Katie no tenía ni idea de lo poco que haría falta para ponerlo en ese estado, pensó él, y de nuevo tuvo ganas de tocar su piel para ver si todo su cuerpo era tan suave como sus manos.

Echaron a andar hacia los ascensores. Pero, antes de que llegaran, una mujer atractiva, de más de cincuenta años, se acercó a ellos a toda prisa. Jackson reconoció a la mejor amiga de su madre.

– Hola, Janis -dijo-. Me alegro mucho de verte.

– Howie -dijo ella, distraída.

Jackson intentó no hacer una mueca al oír aquel nombre. Su madre se negaba a llamarlo de cualquier otro modo, así que era lógico que Janis ignorara que ya no respondía a aquel patético nombre.

– Tenemos una crisis -le dijo Janis a su hija.

– ¿Sólo una? Estaba segura de que habría más.

– No tientes al destino. Todavía es pronto -Janis exhaló un suspiro-. Se trata del pastel. O, más bien, de la pastelera.
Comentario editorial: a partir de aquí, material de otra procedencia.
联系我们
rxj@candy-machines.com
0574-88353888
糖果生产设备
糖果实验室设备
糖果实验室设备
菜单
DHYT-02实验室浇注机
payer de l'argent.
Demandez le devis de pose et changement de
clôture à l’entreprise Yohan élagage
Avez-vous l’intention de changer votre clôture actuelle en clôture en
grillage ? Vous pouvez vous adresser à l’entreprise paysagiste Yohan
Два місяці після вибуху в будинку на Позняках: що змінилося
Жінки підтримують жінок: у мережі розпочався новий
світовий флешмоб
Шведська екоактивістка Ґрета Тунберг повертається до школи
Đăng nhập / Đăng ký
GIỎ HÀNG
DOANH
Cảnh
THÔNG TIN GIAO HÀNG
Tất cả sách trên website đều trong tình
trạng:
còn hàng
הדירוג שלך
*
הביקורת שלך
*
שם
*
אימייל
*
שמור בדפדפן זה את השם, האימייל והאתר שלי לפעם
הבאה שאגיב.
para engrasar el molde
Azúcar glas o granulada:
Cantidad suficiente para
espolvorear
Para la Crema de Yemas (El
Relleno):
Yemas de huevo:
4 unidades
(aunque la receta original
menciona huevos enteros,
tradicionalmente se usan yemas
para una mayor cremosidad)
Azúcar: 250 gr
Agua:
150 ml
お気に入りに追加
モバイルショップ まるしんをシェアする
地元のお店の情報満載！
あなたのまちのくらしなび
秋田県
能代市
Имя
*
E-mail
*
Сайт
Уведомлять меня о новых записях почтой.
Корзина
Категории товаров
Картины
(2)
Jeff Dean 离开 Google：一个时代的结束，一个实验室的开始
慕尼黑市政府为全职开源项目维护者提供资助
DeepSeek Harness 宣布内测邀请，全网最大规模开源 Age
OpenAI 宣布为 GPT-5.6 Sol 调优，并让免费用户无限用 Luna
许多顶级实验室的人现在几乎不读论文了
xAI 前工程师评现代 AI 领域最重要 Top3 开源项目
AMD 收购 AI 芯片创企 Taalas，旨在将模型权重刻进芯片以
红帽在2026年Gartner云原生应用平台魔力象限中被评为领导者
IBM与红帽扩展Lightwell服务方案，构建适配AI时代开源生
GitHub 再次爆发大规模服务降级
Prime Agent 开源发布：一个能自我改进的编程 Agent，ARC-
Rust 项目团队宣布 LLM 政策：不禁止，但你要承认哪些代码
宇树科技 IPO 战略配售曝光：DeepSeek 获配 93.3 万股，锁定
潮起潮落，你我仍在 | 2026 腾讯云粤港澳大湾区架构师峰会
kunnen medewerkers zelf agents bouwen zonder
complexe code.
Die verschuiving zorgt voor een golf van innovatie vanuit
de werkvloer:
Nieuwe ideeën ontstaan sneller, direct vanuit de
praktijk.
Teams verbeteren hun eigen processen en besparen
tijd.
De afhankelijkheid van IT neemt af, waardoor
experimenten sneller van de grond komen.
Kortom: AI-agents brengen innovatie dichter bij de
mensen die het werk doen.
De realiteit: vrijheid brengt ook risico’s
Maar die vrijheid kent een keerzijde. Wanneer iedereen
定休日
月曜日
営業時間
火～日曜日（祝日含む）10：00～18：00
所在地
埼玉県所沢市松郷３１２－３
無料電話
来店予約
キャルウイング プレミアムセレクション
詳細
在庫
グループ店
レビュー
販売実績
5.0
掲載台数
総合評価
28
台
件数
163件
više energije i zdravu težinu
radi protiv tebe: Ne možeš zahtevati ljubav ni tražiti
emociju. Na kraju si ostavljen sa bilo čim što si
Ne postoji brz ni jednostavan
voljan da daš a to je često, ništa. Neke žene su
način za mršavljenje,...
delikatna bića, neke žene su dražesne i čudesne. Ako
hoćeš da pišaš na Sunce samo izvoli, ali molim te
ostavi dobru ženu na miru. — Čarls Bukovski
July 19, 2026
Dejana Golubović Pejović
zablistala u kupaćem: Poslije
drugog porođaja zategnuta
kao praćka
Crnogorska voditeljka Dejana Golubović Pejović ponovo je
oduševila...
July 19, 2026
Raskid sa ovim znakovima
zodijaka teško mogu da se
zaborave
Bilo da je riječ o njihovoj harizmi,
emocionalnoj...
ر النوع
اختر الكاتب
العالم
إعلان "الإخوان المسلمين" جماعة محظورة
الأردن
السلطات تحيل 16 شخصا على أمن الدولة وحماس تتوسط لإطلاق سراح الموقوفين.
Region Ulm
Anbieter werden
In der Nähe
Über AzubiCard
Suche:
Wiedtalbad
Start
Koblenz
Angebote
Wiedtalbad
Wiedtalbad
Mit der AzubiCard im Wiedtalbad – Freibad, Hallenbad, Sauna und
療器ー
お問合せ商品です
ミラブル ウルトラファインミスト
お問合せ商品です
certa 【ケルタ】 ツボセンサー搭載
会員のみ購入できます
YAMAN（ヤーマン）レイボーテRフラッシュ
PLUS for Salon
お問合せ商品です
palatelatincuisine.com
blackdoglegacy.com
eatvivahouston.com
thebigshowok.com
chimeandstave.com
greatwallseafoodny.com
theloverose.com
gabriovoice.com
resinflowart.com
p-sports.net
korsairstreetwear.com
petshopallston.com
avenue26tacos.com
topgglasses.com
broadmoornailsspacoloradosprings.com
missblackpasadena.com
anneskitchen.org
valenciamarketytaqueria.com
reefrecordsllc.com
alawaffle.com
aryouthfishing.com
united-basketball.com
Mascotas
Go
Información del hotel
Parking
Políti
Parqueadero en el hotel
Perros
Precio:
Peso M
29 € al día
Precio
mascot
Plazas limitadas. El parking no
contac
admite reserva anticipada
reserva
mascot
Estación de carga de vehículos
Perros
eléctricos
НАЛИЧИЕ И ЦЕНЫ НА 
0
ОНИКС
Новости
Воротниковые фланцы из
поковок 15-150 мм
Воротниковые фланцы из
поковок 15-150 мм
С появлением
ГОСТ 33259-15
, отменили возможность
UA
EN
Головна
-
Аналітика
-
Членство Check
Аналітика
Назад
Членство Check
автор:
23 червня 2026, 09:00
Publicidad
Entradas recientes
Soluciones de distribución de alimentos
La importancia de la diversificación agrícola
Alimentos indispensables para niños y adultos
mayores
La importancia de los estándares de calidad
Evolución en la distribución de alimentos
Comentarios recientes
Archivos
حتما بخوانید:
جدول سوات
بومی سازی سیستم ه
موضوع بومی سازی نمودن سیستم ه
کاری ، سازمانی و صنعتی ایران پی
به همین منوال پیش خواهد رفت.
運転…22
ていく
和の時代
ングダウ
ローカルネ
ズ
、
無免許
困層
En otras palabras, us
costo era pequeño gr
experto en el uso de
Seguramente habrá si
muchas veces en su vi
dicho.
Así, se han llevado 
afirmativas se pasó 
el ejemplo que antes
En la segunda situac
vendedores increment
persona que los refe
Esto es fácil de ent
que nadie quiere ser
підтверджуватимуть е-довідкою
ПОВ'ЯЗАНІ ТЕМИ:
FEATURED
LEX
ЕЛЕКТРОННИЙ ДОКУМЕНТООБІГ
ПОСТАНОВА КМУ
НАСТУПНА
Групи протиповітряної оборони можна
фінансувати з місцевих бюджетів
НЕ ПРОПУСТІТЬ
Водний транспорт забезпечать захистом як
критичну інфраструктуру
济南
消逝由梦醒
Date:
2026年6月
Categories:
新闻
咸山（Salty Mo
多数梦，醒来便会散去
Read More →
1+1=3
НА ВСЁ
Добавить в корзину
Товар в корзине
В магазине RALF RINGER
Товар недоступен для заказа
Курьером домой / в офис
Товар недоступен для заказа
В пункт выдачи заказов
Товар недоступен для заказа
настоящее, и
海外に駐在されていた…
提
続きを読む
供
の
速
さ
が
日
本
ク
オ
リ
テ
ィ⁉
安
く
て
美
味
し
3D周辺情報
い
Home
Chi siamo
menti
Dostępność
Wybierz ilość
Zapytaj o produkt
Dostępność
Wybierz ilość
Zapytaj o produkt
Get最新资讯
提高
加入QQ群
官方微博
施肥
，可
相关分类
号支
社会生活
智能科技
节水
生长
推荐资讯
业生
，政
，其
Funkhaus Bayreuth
Por lo visto los adornos se hacen antes, luego se hace la tarta y después se junta todo y queda precioso. No estoy muy segura de los detalles.

– Está bien, ¿cuál es el problema?

– Que la pastelera ha tenido un accidente de coche. Se ha roto un brazo y no estará recuperada hasta dentro de dos meses. No quisiera parecer cruel, pero ¿tenía que pasar precisamente hoy? La tarta iba en el coche. Así que tenemos los adornos, que llegaron ayer, pero no tenemos tarta -Janis agarró el brazo de su hija-. Yo no puedo ocuparme de esto. Tu hermana está histérica, tu padre se está escondiendo porque me ve cara de pánico. Están llegando tus parientes y la tía Tully ya ha intentado ligar con el botones. Tienes que ayudarme.

– ¿Por qué dices «mis parientes»? -preguntó Katie-. ¿«Mi hermana»? ¿«Mi padre»? También son tu familia.